Now I am sitting here in my empty room, trying to retrieve the photos of us in knee-high socks and uniform with the back classroom door as the setting. The memory card doesn't work anymore. I am practically left with nothing but just memories. Tears welling in my eyes aren't helping. My left ring finger. There sits a tiny silver ring. The ring that was placed onto by her.
She was, and will be an irreplaceable love of my life. She had imprinted my heart and my pumping heart, has a chamber for her. It's just hers, no one else. I am never changing my number - as she doesn't take the effort to memorize digits but she bore mine in her heart. What a letdown I am, fuck! I wish I could just die right now.
What's with all these emotional thoughts and all? Why is my nose getting clogged with mucus and slime? Damn, why did I go and send her a message on Facebook? Now she's going to think I am stalking her and shun far from me.
I know she won't read my blog, hence I am safe. She is an iron lady. Once you're out of her life, you're out. She totally just drops you like a hot potato, ignoring news or gossips on you. I got strike-out. She would never be interested in me or what's going on for me. I am safe...
But deep down inside, I wished I'm not. It's all too late. You can't un-spill the milk, unless you are David Copperfield. Hell, why didn't I take up magician trickeries?
P/S: V and my mom had chose the same hospital to deliver. We both have the same "Health Booklet" and it was, indeed, very rare that one would select that hospital. Thomson Medical Center. That is, naturally, my choice in the future too.
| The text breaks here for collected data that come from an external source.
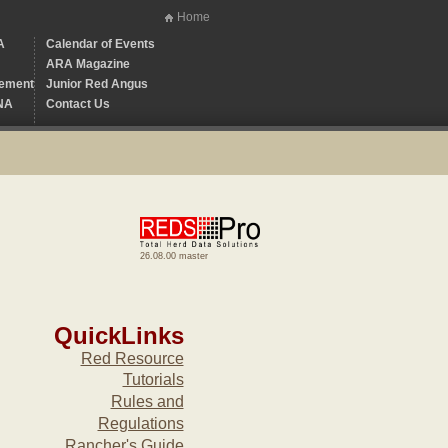
Home
A
Calendar of Events
ARA Magazine
ement
Junior Red Angus
NA
Contact Us
26.08.00 master
QuickLinks
Red Resource
Tutorials
Rules and
Regulations
Rancher's Guide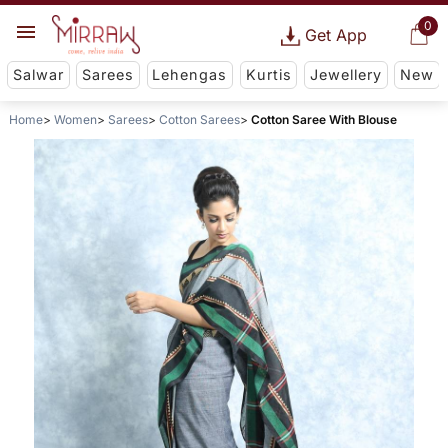
0
Get App
Salwar
Sarees
Lehengas
Kurtis
Jewellery
New
Home
Women
Sarees
Cotton Sarees
Cotton Saree With Blouse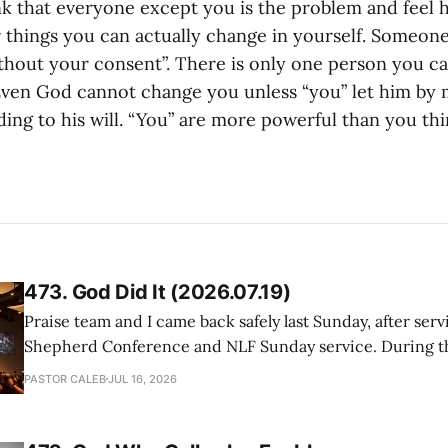
nk that everyone except you is the problem and feel h
r things you can actually change in yourself. Someone
thout your consent”. There is only one person you c
 Even God cannot change you unless “you” let him by
ing to his will. “You” are more powerful than you thi
473. God Did It (2026.07.19)
Praise team and I came back safely last Sunday, after serv
Shepherd Conference and NLF Sunday service. During th
heard so much positive feedback from the participants, i
PASTOR CALEB
JUL 16, 2026
One pastor told me this: "Your team not just plays songs, 
I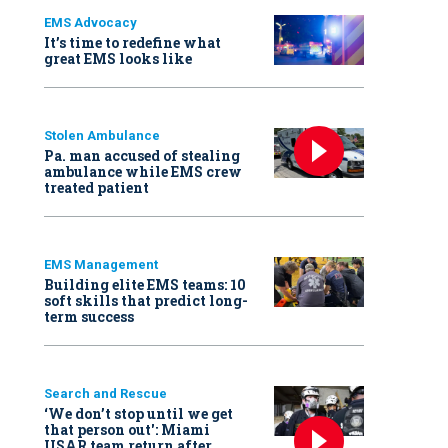
EMS Advocacy
It’s time to redefine what
great EMS looks like
Stolen Ambulance
Pa. man accused of stealing
ambulance while EMS crew
treated patient
EMS Management
Building elite EMS teams: 10
soft skills that predict long-
term success
Search and Rescue
‘We don’t stop until we get
that person out': Miami
USAR team return after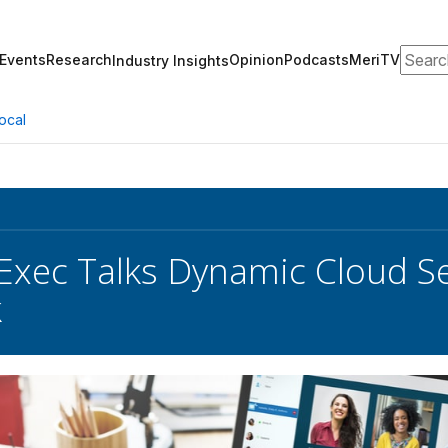
Search
Events
Research
Opinion
Podcasts
MeriTV
Industry Insights
ocal
 Exec Talks Dynamic Cloud Se
k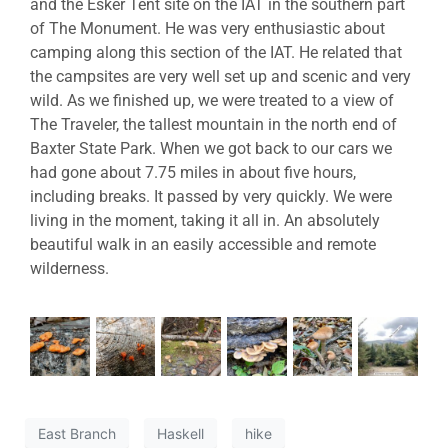
and the Esker Tent site on the IAT in the southern part
of The Monument. He was very enthusiastic about
camping along this section of the IAT. He related that
the campsites are very well set up and scenic and very
wild. As we finished up, we were treated to a view of
The Traveler, the tallest mountain in the north end of
Baxter State Park. When we got back to our cars we
had gone about 7.75 miles in about five hours,
including breaks. It passed by very quickly. We were
living in the moment, taking it all in. An absolutely
beautiful walk in an easily accessible and remote
wilderness.
East Branch
Haskell
hike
P/P/S: V, you are still as precious to me. Given any time of the day, I would do anything for you without hesitation. I know I sound lesbian-y and cheesy, sending goosebumps and chills down your spine (mine too!) but, fuck it. I just have to let the world know, "I love you! Please take your revenge on me and get me to beck at your call. I'd be more than glad to do it." Because, you are the one that matters to me. Without you, I wouldn't have known love, life and the difference in plastic and flesh.